** EXERCISE DESCRIPTION **
Find every line below where the string "Storage" shows up, and copy those lines.

[Items from a data source]

========

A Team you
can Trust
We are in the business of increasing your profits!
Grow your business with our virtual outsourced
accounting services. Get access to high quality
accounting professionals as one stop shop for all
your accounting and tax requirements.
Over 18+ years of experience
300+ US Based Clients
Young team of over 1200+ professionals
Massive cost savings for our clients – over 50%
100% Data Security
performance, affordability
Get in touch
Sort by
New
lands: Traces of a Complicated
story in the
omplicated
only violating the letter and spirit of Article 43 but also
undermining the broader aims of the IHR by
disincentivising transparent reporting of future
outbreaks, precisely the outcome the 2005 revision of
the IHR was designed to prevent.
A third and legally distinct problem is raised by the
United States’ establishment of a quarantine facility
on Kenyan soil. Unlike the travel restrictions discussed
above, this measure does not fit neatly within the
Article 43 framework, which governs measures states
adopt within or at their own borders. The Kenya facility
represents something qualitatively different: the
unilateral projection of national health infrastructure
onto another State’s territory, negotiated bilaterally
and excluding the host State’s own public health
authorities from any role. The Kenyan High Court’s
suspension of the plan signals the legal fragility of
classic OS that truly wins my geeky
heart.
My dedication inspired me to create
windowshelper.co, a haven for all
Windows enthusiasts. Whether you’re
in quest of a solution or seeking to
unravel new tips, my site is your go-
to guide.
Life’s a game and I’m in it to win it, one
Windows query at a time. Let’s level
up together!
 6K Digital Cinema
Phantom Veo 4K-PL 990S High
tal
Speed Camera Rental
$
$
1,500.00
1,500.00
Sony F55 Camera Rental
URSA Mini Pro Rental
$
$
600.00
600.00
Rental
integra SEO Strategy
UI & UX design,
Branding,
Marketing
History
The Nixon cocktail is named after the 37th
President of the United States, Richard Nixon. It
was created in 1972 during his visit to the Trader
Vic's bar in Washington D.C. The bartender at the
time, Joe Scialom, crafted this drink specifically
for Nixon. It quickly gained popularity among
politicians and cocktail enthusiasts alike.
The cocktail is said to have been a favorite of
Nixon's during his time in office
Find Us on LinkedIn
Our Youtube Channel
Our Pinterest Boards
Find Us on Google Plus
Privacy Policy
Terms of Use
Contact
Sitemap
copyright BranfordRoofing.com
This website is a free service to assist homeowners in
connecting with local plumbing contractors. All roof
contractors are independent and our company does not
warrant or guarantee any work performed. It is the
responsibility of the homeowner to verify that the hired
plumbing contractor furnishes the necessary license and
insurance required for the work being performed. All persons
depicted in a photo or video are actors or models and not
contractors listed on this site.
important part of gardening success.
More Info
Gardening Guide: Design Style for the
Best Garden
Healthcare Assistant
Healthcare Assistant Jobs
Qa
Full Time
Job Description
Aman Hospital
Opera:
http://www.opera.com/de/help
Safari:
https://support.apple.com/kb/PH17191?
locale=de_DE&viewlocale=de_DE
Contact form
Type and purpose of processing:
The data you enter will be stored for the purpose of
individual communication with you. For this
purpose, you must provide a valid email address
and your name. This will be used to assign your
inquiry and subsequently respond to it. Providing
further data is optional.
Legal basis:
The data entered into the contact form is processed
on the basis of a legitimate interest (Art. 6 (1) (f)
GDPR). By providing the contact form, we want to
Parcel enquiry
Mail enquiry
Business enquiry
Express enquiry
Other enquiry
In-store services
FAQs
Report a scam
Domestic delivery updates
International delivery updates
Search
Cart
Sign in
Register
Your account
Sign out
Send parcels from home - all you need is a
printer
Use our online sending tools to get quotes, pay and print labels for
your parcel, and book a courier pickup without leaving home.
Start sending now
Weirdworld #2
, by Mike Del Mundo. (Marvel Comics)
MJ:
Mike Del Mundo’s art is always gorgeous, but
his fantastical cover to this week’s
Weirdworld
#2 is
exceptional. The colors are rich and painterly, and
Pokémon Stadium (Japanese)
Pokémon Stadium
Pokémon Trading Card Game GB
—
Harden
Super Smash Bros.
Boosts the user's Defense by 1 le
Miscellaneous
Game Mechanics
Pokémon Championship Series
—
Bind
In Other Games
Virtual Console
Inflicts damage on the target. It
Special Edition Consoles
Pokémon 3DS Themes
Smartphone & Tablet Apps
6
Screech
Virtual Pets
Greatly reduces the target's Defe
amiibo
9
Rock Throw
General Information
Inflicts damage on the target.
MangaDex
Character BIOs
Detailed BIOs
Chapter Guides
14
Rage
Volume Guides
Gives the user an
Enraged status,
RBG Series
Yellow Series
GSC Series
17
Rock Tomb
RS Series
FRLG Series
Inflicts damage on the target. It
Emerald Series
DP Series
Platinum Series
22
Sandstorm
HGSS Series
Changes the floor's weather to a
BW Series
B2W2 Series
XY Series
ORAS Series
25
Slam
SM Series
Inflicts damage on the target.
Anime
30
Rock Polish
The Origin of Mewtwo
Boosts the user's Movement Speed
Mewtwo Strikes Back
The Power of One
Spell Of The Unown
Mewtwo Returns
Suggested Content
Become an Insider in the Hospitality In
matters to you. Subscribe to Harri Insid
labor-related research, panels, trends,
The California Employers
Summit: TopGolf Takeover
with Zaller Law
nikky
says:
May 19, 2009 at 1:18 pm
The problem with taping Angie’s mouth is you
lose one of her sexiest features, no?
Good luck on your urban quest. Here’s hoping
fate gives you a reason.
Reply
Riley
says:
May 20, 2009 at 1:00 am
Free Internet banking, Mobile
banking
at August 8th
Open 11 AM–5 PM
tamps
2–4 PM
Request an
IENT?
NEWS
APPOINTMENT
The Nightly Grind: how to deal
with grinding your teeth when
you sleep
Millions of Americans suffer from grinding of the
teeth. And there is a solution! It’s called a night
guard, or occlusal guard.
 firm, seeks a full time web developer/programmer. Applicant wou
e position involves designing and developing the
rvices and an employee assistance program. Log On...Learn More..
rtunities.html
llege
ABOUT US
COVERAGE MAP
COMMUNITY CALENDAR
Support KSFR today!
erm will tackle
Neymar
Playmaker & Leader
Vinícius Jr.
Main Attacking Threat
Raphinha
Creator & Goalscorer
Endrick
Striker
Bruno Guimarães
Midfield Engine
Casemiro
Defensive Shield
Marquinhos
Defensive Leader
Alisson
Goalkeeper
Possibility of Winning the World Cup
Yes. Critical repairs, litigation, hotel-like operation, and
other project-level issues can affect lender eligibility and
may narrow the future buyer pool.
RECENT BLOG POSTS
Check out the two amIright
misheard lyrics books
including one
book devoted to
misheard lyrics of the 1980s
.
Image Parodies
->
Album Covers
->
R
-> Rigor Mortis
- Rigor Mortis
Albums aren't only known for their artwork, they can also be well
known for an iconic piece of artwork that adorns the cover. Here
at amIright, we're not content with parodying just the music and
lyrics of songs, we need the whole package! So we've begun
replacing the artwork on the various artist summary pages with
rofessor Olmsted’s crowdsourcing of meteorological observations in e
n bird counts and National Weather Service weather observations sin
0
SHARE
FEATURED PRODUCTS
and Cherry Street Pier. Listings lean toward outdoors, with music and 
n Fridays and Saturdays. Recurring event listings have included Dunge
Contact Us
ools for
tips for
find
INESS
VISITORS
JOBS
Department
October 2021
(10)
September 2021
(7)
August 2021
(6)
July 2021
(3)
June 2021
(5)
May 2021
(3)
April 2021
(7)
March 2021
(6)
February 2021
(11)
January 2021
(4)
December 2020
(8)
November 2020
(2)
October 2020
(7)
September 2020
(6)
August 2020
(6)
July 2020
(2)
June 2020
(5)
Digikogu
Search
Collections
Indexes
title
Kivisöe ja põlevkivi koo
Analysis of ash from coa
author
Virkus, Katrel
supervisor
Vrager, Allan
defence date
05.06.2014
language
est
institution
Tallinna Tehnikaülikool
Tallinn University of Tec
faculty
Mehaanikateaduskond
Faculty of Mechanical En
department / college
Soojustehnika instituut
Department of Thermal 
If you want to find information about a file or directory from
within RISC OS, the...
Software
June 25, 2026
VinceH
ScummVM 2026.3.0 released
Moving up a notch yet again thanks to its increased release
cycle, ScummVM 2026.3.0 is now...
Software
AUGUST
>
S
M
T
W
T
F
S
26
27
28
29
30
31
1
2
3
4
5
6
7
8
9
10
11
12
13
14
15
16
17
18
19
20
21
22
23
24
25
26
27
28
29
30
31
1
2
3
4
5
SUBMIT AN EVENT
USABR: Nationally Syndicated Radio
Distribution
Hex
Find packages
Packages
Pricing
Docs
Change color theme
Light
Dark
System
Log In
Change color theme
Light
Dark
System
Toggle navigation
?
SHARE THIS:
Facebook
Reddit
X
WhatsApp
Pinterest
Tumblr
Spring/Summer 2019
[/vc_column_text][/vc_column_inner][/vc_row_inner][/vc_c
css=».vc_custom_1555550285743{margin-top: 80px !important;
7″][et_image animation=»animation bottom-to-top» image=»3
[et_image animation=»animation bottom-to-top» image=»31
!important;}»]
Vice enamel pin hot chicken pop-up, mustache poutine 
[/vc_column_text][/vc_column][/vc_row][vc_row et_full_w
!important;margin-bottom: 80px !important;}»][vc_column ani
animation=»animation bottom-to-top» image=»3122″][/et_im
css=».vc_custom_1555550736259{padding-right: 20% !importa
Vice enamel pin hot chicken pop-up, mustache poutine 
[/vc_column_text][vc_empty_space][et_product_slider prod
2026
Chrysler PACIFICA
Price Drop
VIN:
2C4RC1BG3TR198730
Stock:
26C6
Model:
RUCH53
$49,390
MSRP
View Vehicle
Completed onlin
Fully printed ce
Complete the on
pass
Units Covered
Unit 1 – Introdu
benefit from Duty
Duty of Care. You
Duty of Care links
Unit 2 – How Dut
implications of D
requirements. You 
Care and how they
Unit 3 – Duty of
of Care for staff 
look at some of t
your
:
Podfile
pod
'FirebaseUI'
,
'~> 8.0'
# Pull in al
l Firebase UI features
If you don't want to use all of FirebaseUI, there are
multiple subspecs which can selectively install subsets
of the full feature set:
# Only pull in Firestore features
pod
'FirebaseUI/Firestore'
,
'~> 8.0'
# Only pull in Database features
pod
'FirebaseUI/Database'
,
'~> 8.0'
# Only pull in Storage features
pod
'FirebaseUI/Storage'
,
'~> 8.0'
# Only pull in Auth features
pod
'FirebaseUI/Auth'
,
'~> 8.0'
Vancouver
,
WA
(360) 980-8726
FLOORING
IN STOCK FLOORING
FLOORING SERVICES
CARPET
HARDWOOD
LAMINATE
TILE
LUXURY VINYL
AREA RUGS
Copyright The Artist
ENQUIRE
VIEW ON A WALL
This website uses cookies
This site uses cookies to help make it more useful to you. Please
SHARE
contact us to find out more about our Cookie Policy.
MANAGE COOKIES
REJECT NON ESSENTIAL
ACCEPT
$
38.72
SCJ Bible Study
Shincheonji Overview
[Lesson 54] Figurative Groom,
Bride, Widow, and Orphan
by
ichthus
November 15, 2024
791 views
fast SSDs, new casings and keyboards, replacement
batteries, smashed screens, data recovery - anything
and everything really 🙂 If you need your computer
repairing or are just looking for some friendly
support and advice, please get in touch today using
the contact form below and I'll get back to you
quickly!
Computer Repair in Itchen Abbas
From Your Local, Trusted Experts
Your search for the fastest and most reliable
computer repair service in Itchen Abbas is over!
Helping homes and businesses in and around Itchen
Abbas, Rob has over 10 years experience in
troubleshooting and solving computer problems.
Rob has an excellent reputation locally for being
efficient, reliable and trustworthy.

========

** SOLUTION FOR THIS TASK **
# Only pull in Storage features
'FirebaseUI/Storage'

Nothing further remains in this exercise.